Я посмотрела на свою правую руку и почувствовала… изумление, искреннее изумление и головокружение от боли – оттого, что я сжимала в кулаке кинжал так крепко, что костяшки моих пальцев побелели. И клинок, и моя рука, и запястье были покрыты кровью. В этом кинжале было что-то такое, что я узнала, но я не могла сразу сказать, что – в голове моей все так перепуталось…
– Я не могу разжать пальцы, – сказала я.
Майри захныкала.
– Просто глубоко вдохни, – сказал Нико, – и представь себе, что ты их разжала. Мне очень жаль, ma mie, что тебе пришлось совершить такую ужасную вещь. И я всем сердцем сожалею, что Майри и Китти пришлось это увидеть.
– Лучше бы им этого не видеть, но я ничуть не сожалею, что убила его.

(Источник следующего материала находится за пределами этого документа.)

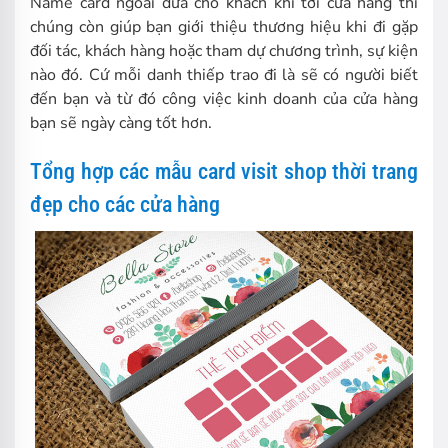
Name card ngoài đưa cho khách khi tới cửa hàng thì
chúng còn giúp bạn giới thiệu thương hiệu khi đi gặp
đối tác, khách hàng hoặc tham dự chương trình, sự kiện
nào đó. Cứ mỗi danh thiếp trao đi là sẽ có người biết
đến bạn và từ đó công việc kinh doanh của cửa hàng
bạn sẽ ngày càng tốt hơn.
Tổng hợp các mẫu card visit shop thời trang
đẹp cho các cửa hàng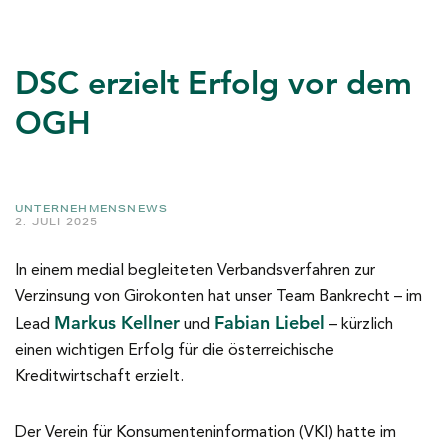
DSC erzielt Erfolg vor dem
OGH
UNTERNEHMENSNEWS
2. JULI 2025
In einem medial begleiteten Verbandsverfahren zur
Verzinsung von Girokonten hat unser Team Bankrecht – im
Markus Kellner
Fabian Liebel
Lead
und
– kürzlich
einen wichtigen Erfolg für die österreichische
Kreditwirtschaft erzielt.
Der Verein für Konsumenteninformation (VKI) hatte im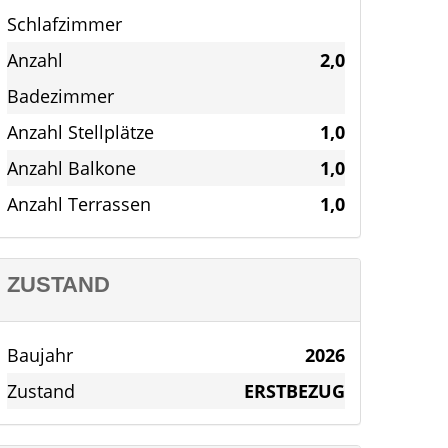
Schlafzimmer
Anzahl
2,0
Badezimmer
Anzahl Stellplätze
1,0
Anzahl Balkone
1,0
Anzahl Terrassen
1,0
ZUSTAND
Baujahr
2026
Zustand
ERSTBEZUG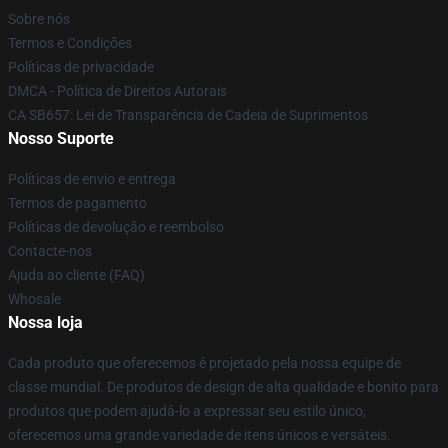
Sobre nós
Termos e Condições
Políticas de privacidade
DMCA - Política de Direitos Autorais
CA SB657: Lei de Transparência de Cadeia de Suprimentos
Nosso Suporte
Políticas de envio e entrega
Termos de pagamento
Políticas de devolução e reembolso
Contacte-nos
Ajuda ao cliente (FAQ)
Whosale
Nossa loja
Cada produto que oferecemos é projetado pela nossa equipe de
classe mundial. De produtos de design de alta qualidade e bonito para
produtos que podem ajudá-lo a expressar seu estilo único,
oferecemos uma grande variedade de itens únicos e versáteis.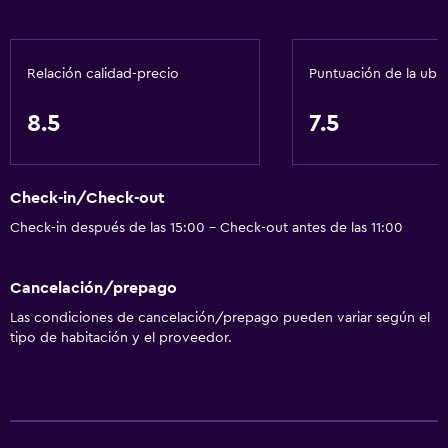
Baño
Secador de pelo
Relación calidad-precio
Puntuación de la ubi
General
8.5
7.5
Espacio de almacenamiento
Servicios y facilidades
Check-in/Check-out
Recepción 24 horas
Check-in después de las 15:00 - Check-out antes de las 11:00
Spa
Cancelación/prepago
Spa
Las condiciones de cancelación/prepago pueden variar según el
tipo de habitación y el proveedor.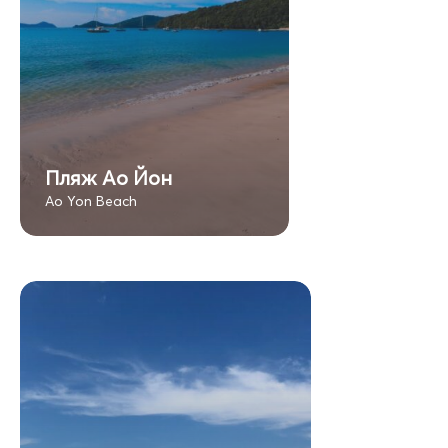
Пляж Ао Йон
Ao Yon Beach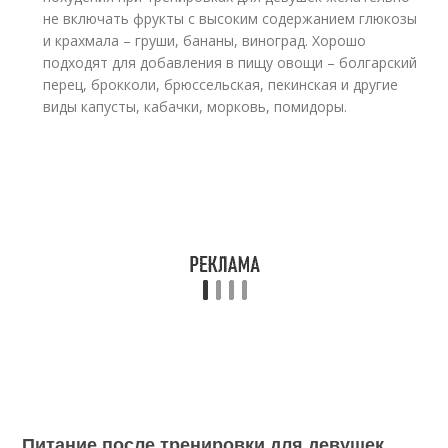
не включать фрукты с высоким содержанием глюкозы
и крахмала – груши, бананы, виноград. Хорошо
подходят для добавления в пищу овощи – болгарский
перец, брокколи, брюссельская, пекинская и другие
виды капусты, кабачки, морковь, помидоры.
Питание после тренировки для девушек.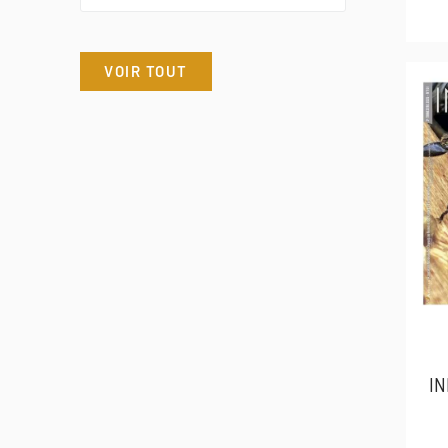
VOIR TOUT
IN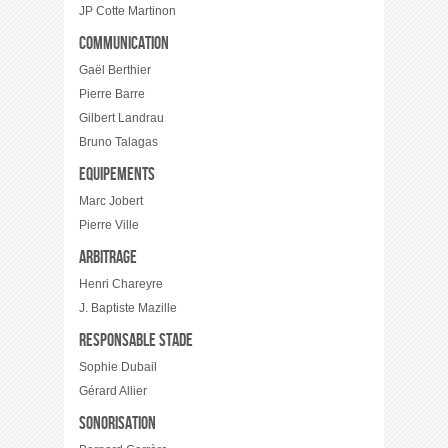
JP Cotte Martinon
Communication
Gaël Berthier
Pierre Barre
Gilbert Landrau
Bruno Talagas
Equipements
Marc Jobert
Pierre Ville
Arbitrage
Henri Chareyre
J. Baptiste Mazille
Responsable stade
Sophie Dubail
Gérard Allier
Sonorisation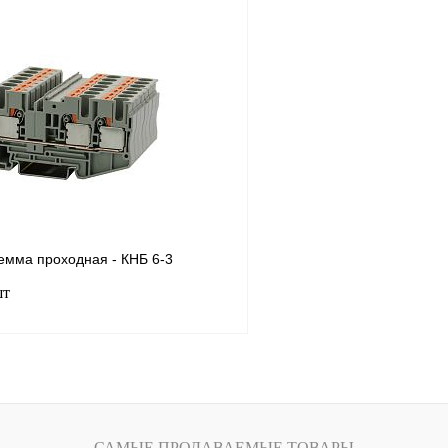
В корзину
Запросить
лик
Сравнение
Купить в 1 клик
Под заказ
В избранное
емма проходная - КНБ 6-3
шт
В корзину
лик
Сравнение
САМЫЕ ПРОДАВАЕМЫЕ ТОВАРЫ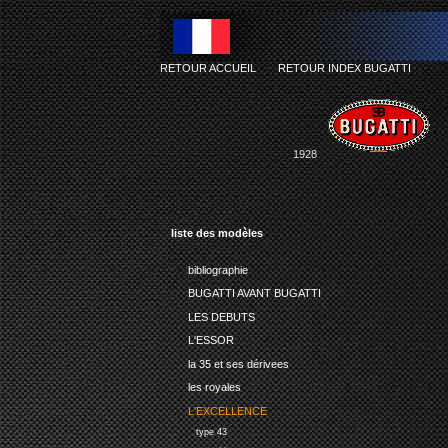
RETOUR ACCUEIL
-
RETOUR INDEX BUGATTI
1928
liste des modèles
bibliographie
BUGATTI AVANT BUGATTI
LES DEBUTS
L'ESSOR
la 35 et ses dérivees
les royales
L'EXCELLENCE
type 43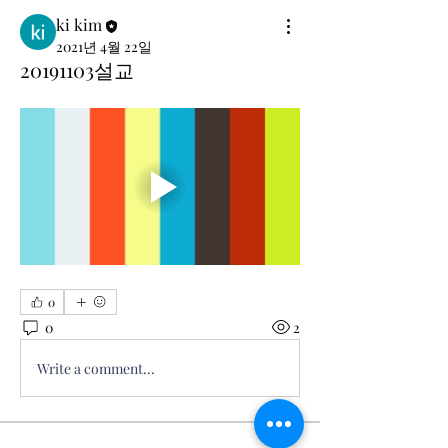
ki kim
2021년 4월 22일
20191103설교
0
0
2
Write a comment...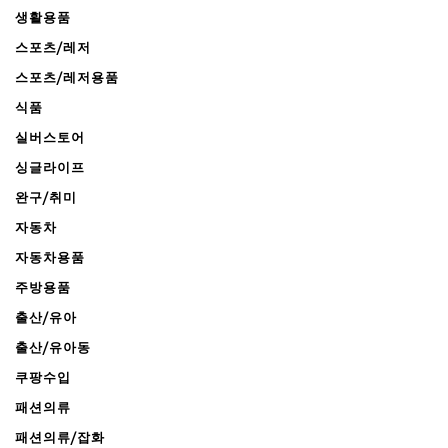
생활용품
스포츠/레저
스포츠/레저용품
식품
실버스토어
싱글라이프
완구/취미
자동차
자동차용품
주방용품
출산/유아
출산/유아동
쿠팡수입
패션의류
패션의류/잡화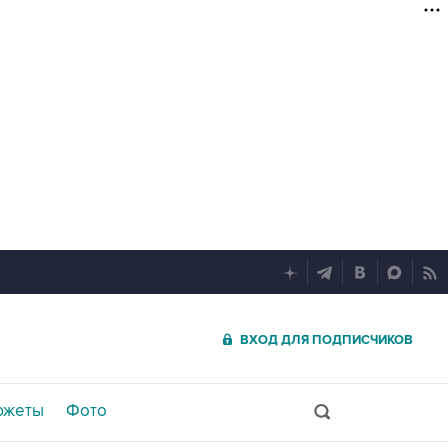
ВХОД ДЛЯ ПОДПИСЧИКОВ
южеты
Фото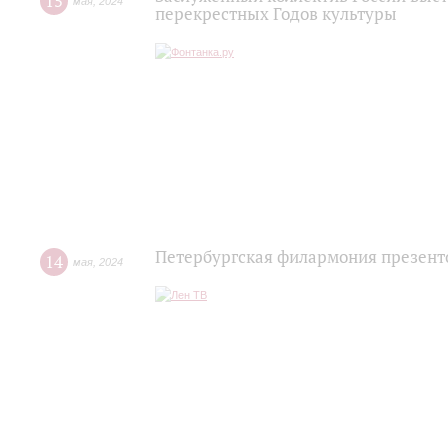
15
мая
,
2024
перекрестных Годов культуры
Петербургская филармония презенто
14
мая
,
2024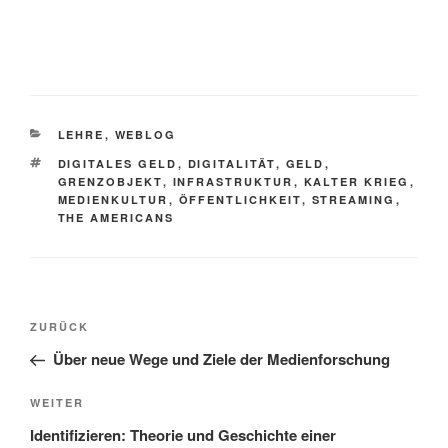
KATEGORIEN
LEHRE
,
WEBLOG
SCHLAGWÖRTER
DIGITALES GELD
,
DIGITALITÄT
,
GELD
,
GRENZOBJEKT
,
INFRASTRUKTUR
,
KALTER KRIEG
,
MEDIENKULTUR
,
ÖFFENTLICHKEIT
,
STREAMING
,
THE AMERICANS
Beitragsnavigation
Vorheriger
ZURÜCK
Beitrag
Über neue Wege und Ziele der Medienforschung
Nächster
WEITER
Beitrag
Identifizieren: Theorie und Geschichte einer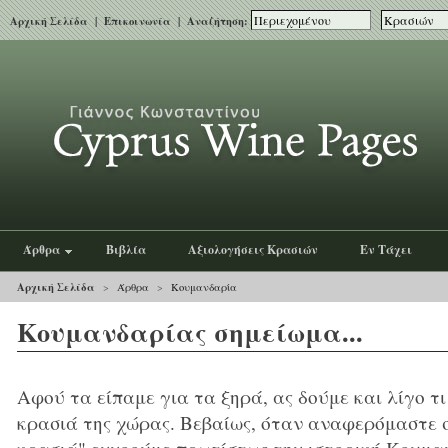
Αρχική Σελίδα
|
Επικοινωνία
| Αναζήτηση:
Άρθρα
Βιβλία
Αξιολογήσεις Κρασιών
Εν Τάχει
Αρχική Σελίδα
>
Άρθρα
>
Κουμανδαρία
Κουμανδαρίας σημείωμα...
Αφού τα είπαμε για τα ξηρά, ας δούμε και λίγο τι
κρασιά της χώρας. Βεβαίως, όταν αναφερόμαστε 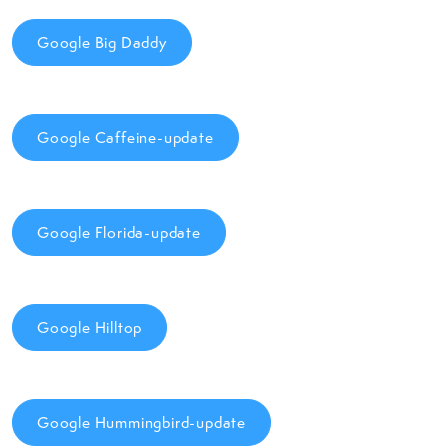
Google Big Daddy
Google Caffeine-update
Google Florida-update
Google Hilltop
Google Hummingbird-update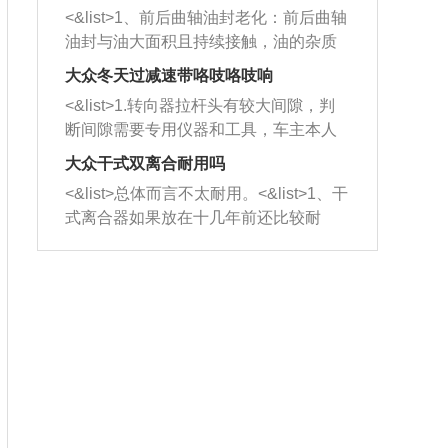
平底锅两耳，然后往左打半圈、一圈、
西取出来。但如果是因为积碳过多引起
<&list>1、前后曲轴油封老化：前后曲轴
一圈半的练习，往右同样也要打相同的
的堵塞，就需要将三元催化器泡在草酸
油封与油大面积且持续接触，油的杂质
圈数。 <&list>3、最后强调要反复练
中进行清洗。 <&list>3、也可以利用清
和发动机内持续温度变化使其密封效果
习，这样就可以形成肌肉记忆，在真实
大众冬天过减速带咯吱咯吱响
洗剂对堵塞的情况得到解决，将清洗剂
逐渐减弱，导致渗油或漏油。<&list>2、
驾驶车辆时，不需要记忆也能打好方
放在燃油箱中，与燃油混合后，车辆启
<&list>1.转向器拉杆头有较大间隙，判
活塞间隙过大：积碳会使活塞环与缸体
向。
动时，就可以和汽油一起进入到燃烧
断间隙需要专用仪器和工具，车主本人
的间隙扩大，导致机油流入燃烧室中，
室，最后形成废气排出，就可以让三元
无法制作，需要将车辆送到修理厂或4s
造成烧机油。<&list>3、机油粘度。使用
大众干式双离合耐用吗
催化器得到清洗，排气管堵塞的情况就
店；<&list>2.车辆半轴套管防尘罩破
机油粘度过小的话，同样会有烧机油现
<&list>总体而言不太耐用。<&list>1、干
能够得到解决。
裂，破裂后会出现漏油现象，使半轴磨
象，机油粘度过小具有很好的流动性，
式离合器如果放在十几年前还比较耐
损严重，磨损的半轴容易损坏，产生异
容易窜入到气缸内，参与燃烧。<&list>
用，但是由于现在的汽车发动机动力输
响；<&list>3.稳定器的转向胶套和球头
4、机油量。机油量过多，机油压力过
出越来越高，使得干式离合器散热不足
老化，一般是使用时间过长造成的。解
大，会将部分机油压入气缸内，也会出
的缺陷也逐渐暴露出来。<&list>2、由于
决方法是更换新的质量好的转向橡胶套
现烧机油。<&list>5、机油滤清器堵塞：
干式双离合的工作环境暴露在空气中，
和球头。
会导致进气不畅，使进气压力下降，形
而离合器的散热也是通离合器罩上面的
成负压，使机油在负压的情况下吸入燃
几个小孔来进行散热。但是在行驶过程
烧室引起烧机油。<&list>6、正时齿轮或
中变速箱需要换挡，就不得不使得离合
链条磨损：正时齿轮或链条的磨损会引
器频繁工作。<&list>3、长时间的低速行
起气阀和曲轴的正时不同步。由于轮齿
驶以及过于频繁的启停，导致离合器的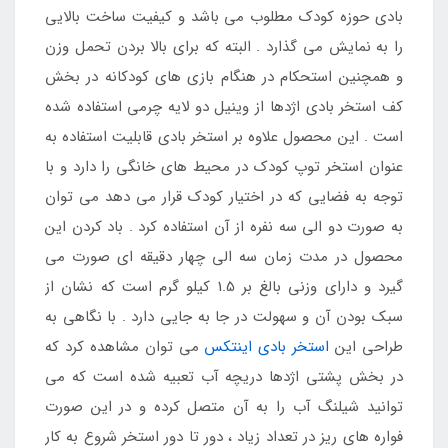
بادی حوزه کودک مطلوب می باشد و کیفیت ساخت بالایی
را به نمایش می گذارد . البته که برای بالا بردن تحمل وزن
و همچنین استحکام در هنگام بازی های کودکانه در بخش
کف استخر بادی اژدها از وینیل دو لایه چرمی استفاده شده
است . این محصول علاوه بر استخر بادی قابلیت استفاده به
عنوان استخر توپ کودک در محیط های خانگی را دارد و با
توجه به فضایی که در اختیار کودک قرار می دهد می توان
به صورت دو الی سه نفره از آن استفاده کرد . باد کردن این
محصول در مدت زمان سه الی چهار دقیقه ای صورت می
گیرد و دارای وزنی بالغ بر 1.5 کیلو گرم است که نشان از
سبک بودن آن و سهولت در جا به جایی دارد . با نگاهی به
طراحی این
استخر بادی اینتکس
می توان مشاهده کرد که
در بخش پشتی اژدها دریچه آب تعبیه شده است که می
توانید شیلنگ آب را به آن متصل کرده و در این صورت
فواره های ریز در تعداد زیاد ، دور تا دور استخر شروع به کار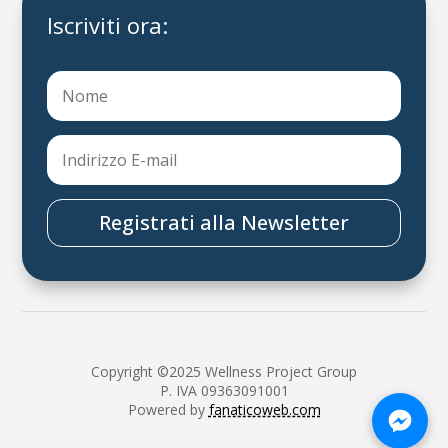
Iscriviti ora:
Registrati alla Newsletter
Copyright ©2025 Wellness Project Group
P. IVA 09363091001
Powered by
fanaticoweb.com
Chatt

Я медленно разжала пальцы. Это было больно, я чувствовала, как на руке вновь открываются порезы. Наконец кинжал упал на камни, которыми был замощен тупик.
Голова сокола подмигнула мне своим единственным рубиновым глазом в свете фонарей с ближайшей улицы.
Кинжал, который я отобрала у Блеза Лорентена, кинжал, которым я резала и колола его снова и снова в неистовой ярости и жажде мести, был тем самым кинжалом, которым был убит Александр Гордон.